Auslese (/de/, lit. 'selected harvest'; plural form is Auslesen) is a German language wine term for a late harvest wine and is a riper category than Spätlese in the Prädikatswein category of the Austrian and German wine classification.

== Harvest ==
The grapes are picked from selected very ripe bunches in the autumn (late November-early December), and have to be hand-picked. Generally Auslese wine can be made in only the best harvest years that have been sufficiently warm. A small proportion of the grapes may be affected by noble rot in some regions although this never dominates the character of the wine. Rheingau winemaker Schloss Johannisberg is generally credited with discovering Auslese wine in 1787.

Auslesen are sometimes considered a German dessert wine, especially the wines made from botrytis infected bunches, though it is not as sweet as Eiswein, Beerenauslese (BA), or Trockenbeerenauslese (TBA) dessert wines.

Auslesen can be enjoyed by themselves (aperitif – an "afternoon wine") but are usually best accompanied with food, particularly those that exhibit the hearty characteristics of German cuisine.

The term in Alsace most closely corresponding to Auslese in terms of must weight requirements is Vendange tardive, even though this French term is linguistically equivalent to the German term Spätlese.

== Requirements ==

The minimum must weight requirements for Auslese is as follows:
- In German wine, 83 to 100 degrees Oechsle, depending on the region (wine growing zone) and grape variety.
- In Austrian wine, 21 degrees KMW, corresponding to 105 °Oechsle.

Chaptalisation may not be used. The requirements are part of the wine law in both countries. Many producers, especially top-level producers, exceed the minimum requirements by a wide margin, resulting in richer and sweeter Auslesen that may even exceed the minimum requirements for Beerenauslese, the next Prädikat in order. In Germany, it is common to add stars (usually * to ***) on the wine label, Fuder (vat) numbers or a golden capsule, to indicate this.

== Dry Auslese ==

The wines are occasionally made dry (trocken) in some areas, such as Palatinate (Pfalz) but are more typically sweeter, as the very high alcohol levels (around 13-14%) in dry examples can make them unbalanced particularly when young. The typical must weight for an Auslese is 90° Oechsle. These wines, particularly when made from the riesling grape can age for very long periods of time, often ten years or more.

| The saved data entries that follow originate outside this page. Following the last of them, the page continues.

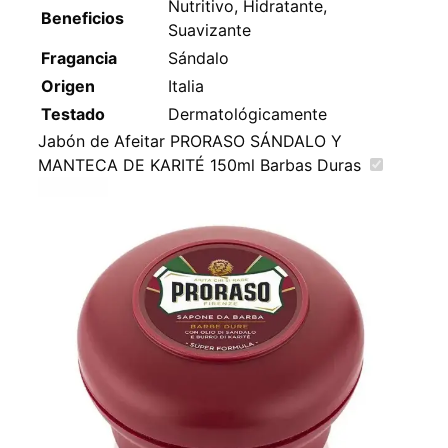
Nutritivo, Hidratante,
Beneficios
Suavizante
Fragancia
Sándalo
Origen
Italia
Testado
Dermatológicamente
Jabón de Afeitar PRORASO SÁNDALO Y
MANTECA DE KARITÉ 150ml Barbas Duras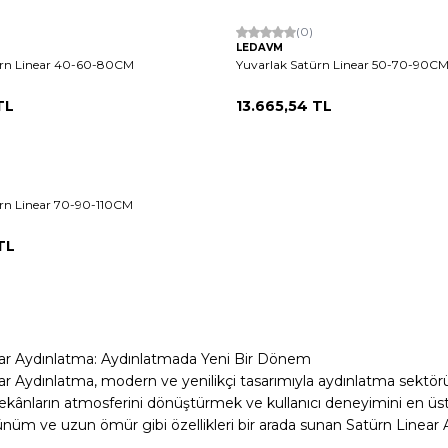
(0)
LEDAVM
ürn Linear 40-60-80CM
Yuvarlak Satürn Linear 50-70-90C
TL
13.665,54
TL
ürn Linear 70-90-110CM
TL
ar Aydınlatma: Aydınlatmada Yeni Bir Dönem
ar Aydınlatma, modern ve yenilikçi tasarımıyla aydınlatma sektö
ânların atmosferini dönüştürmek ve kullanıcı deneyimini en üst dü
nüm ve uzun ömür gibi özellikleri bir arada sunan Satürn Linear Ay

With the recent introduction of the new classifications of top dry German wines, Erstes Gewächs and Grosses Gewächs, the Verband Deutscher Prädikatsweingüter (VDP) has discouraged the continued use of Auslese trocken, as it has been seen as confusing for the consumer to have sweet and powerful dry wines with the same Prädikat. However a significant number of VDP members are still using the Prädikat classification on dry Wines, since the Prädikat only is dedicated to the quality level of the picked grapes and not the taste.

== Red wine Auslese ==

As German winemakers try to carve out a niche in developing red wine, the Auslese ripeness classification has come into play as the ideal level to produce Spätburgunder (Pinot noir), particularly in the Rheingau, Pfalz, and Baden regions. Winemakers are experimenting with grapes at Auslese level ripeness with Burgundian style production methods involving oak and a higher extraction of tannin levels.

These wines are also increasingly labelled Erstes Gewächs and Grosses Gewächs rather than Auslese.